Jonathan Beall - Robin Schriebman - Whitney Buchanan

Introduction Set Up Software Ball Following Final Write-Up
Ball Tracking Set

As a practice project to work on vision processing, we have adapted the OpenCV vision code to play the game Set.

The Game

In the game of set, twelve cards are layed out. Each card contains one, two or three objects of one of three colors (red, green, or blue/purple), one of three shapes (oval, diamond, and squiggle), and one of three patterns (empty, filled, or striped). A set is three cards that are either all different or all the same in each of the attributes. Identifying sets (once the cards have been identified) is a much easier task for a machine than a human, but machines find it much more difficult to perform the initial identification of the cards, making it an interesting problem. difficult to identify the individual cards.

Process

We began using the OpenCV Set example provided by Professor Dodds. We then cut out much of the unnecesary code, including extraneous functions, any access to the camera, and the continual refreshing and re-processing of the images (as opposed to processing and displaying them once when they are loaded). We then integrated the improvements we had made earlier while writing our ball tracking code. This allowed us to correctly identify the color of the pixels in the images (using rectangular regions in HSV-space) and group them into blobs using cvBlobsLib.

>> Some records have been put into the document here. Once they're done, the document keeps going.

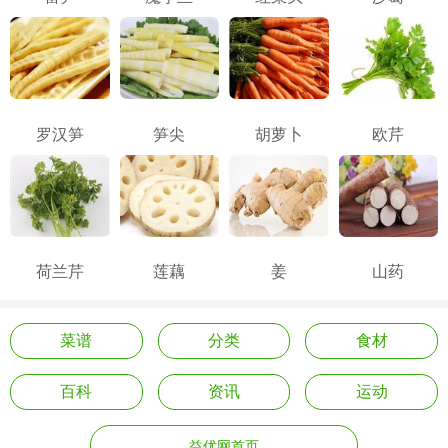
罗汉笋
笋尖
胡萝卜
欧芹
荷兰芹
莲藕
姜
山药
菜谱
分类
食材
百科
资讯
运动
益优网首页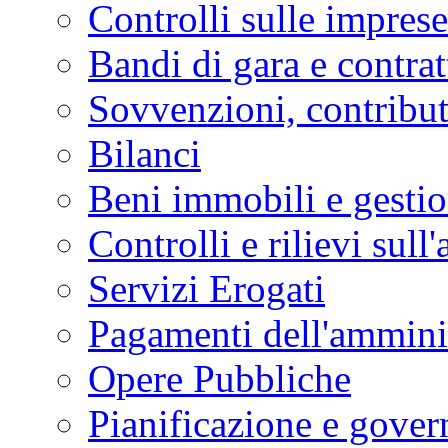
Controlli sulle imprese
Bandi di gara e contrat
Sovvenzioni, contribut
Bilanci
Beni immobili e gesti
Controlli e rilievi sul
Servizi Erogati
Pagamenti dell'ammini
Opere Pubbliche
Pianificazione e govern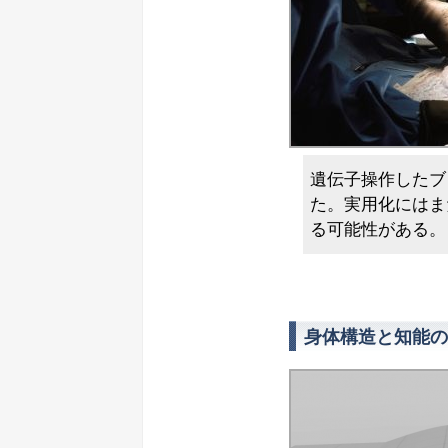
遺伝子操作したブ
た。実用化にはま
る可能性がある。
身体構造と知能の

This was a good start, identifying the color (indicated by the thin circle at the upper left) and number of the shapes. To identify which shapes the blobs were we looked at the top slice of the images. We then found the blobs composed of pixels identified as colored as well as any pixels below them. This eliminated differences in blob shape due to the fill of the shapes. The shapes were then identified by comparing the center of mass of the blob to the center of it's bounding box (the pink and pale blue diamonds in the above image). A large vertical separation indicated a diamond, horizontal separation, a squiggle, and neither, an oval (indicated by a red, green, or blue thick circle over the individual shape). We then examined a vertical stripe below the center of the blob and in the vertical middle of the image (the magenta box in the picture) and compared the minimum and maximum intensities of the pixels. High, low, and varying intensities corresponded to plain, filled, and striped fills (indicated by the thickness of the magenta box).

Results

Sucess

With a little tweaking of parameters, this algorithm was able to correctly identify all of the Set cards. After this, it was a simple matter to check for the existance of sets and indicate the first set found by circling all of the cards in red. All sets found are also printed to standard out.